Elements of a Theory of Simulation

Artificial Life and the more general area of Complex Systems does not have a unified theoretical framework although most theoretical work in these areas is based on simulation. This is primarily due to an insufficient representational power of the classical mathematical frameworks for the description of discrete dynamical systems of interacting objects with often complex internal states. Unlike computation or the numerical analysis of differential equations, simulation does not have a well-established conceptual and mathematical foundation. Simulation is an arguable unique union of modeling and computation. However, simulation also qualifies as a separate species of system representation with its own motivations, characteristics, and implications. This work outlines how simulation can be rooted in mathematics and shows which properties some of the elements of such a mathematical framework has.
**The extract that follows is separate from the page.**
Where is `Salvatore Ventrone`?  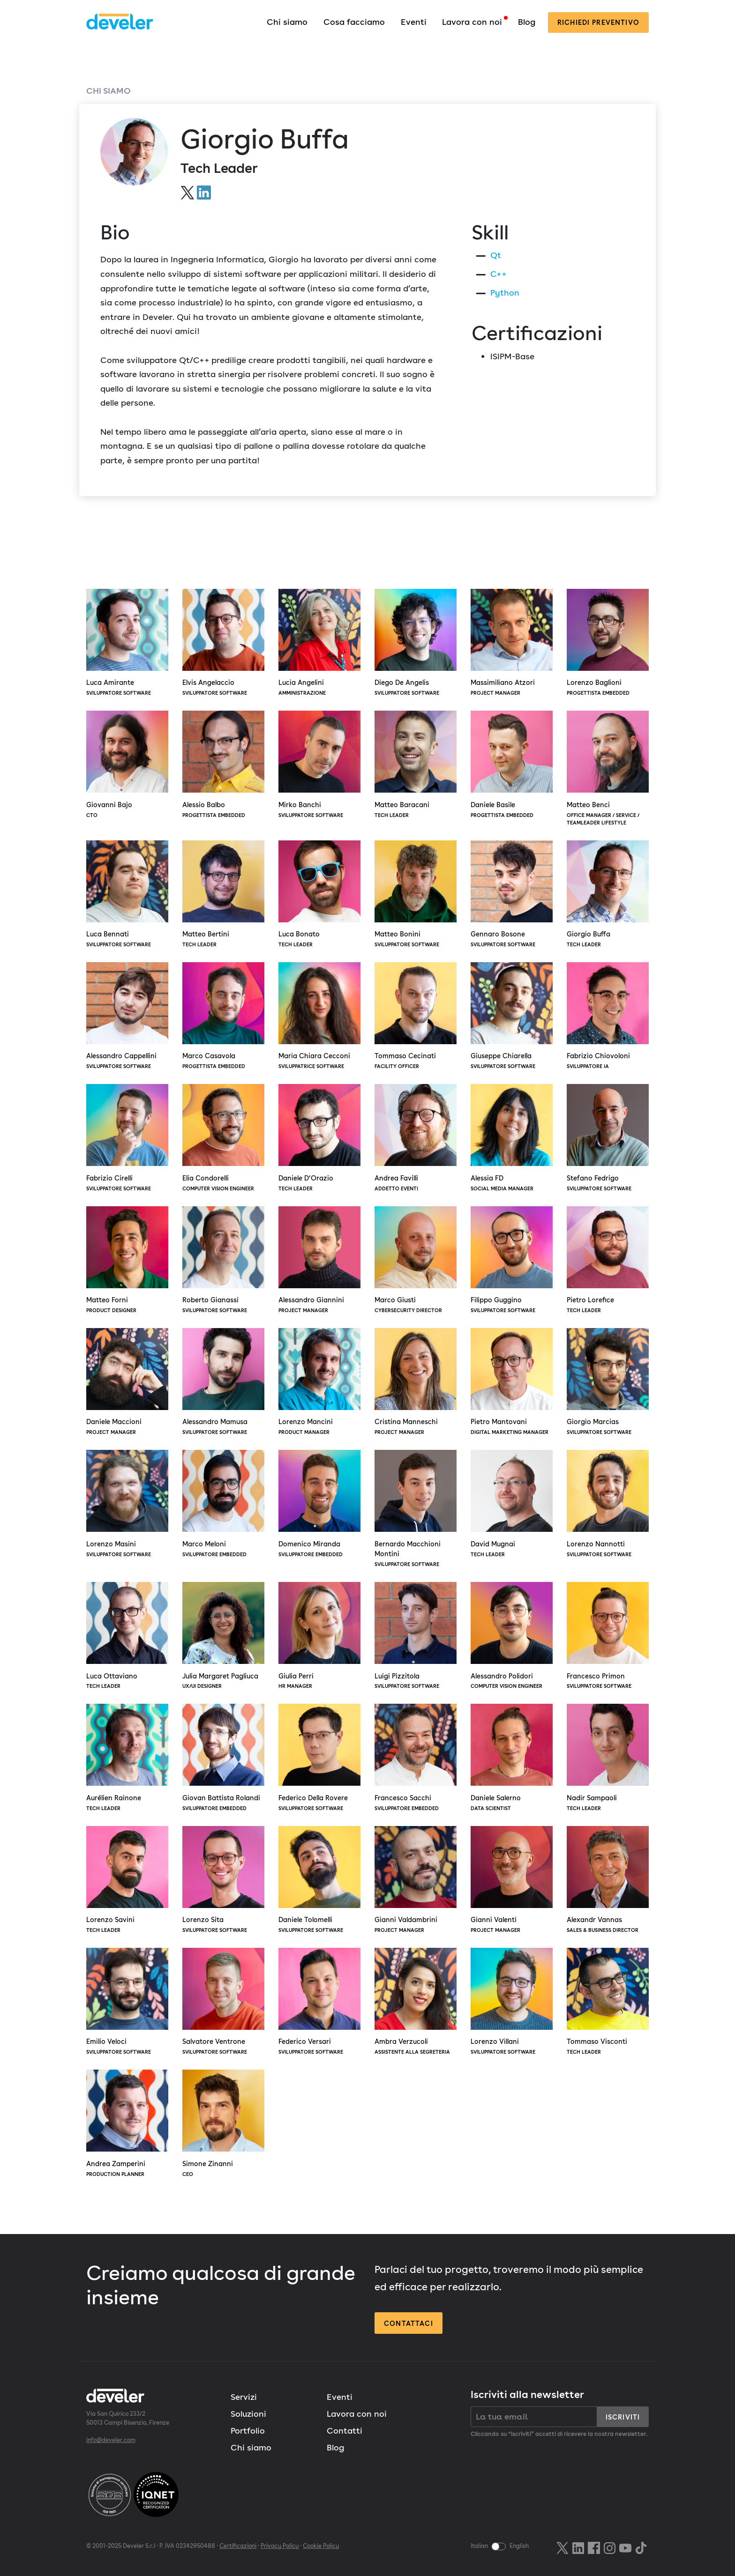 Salvatore Ventrone is located at coordinates (223, 2002).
The properties of simulation are described and analyzed in terms of properties of dynamical systems. It is shown how and why a simulation produces emergent behavior and why the analysis of the dynamics of the system being simulated always is an analysis of emergent phenomena. Indeed, the single fundamental class of properties of the natural world that simulation will open to new understanding, is that which occurs only in the dynamics produced by the interactions of the components of complex systems. Simulation offers a synthetic, formal framework for the experimental mathematics of representation and analysis of complex dynamical systems. A notion of a universal simulator and the definition of simulatability is proposed. This allows a description of conditions under which simulations can distribute update functions over system components, thereby determining simulatability. The connection between the notion of simulatability and the notion of computability is defined and the concepts are distinguished. The basis of practical detection methods for determining effectively non-simulatable systems in practice is presented. The conceptual framework is illustrated through examples from molecular self-assembly end engineering.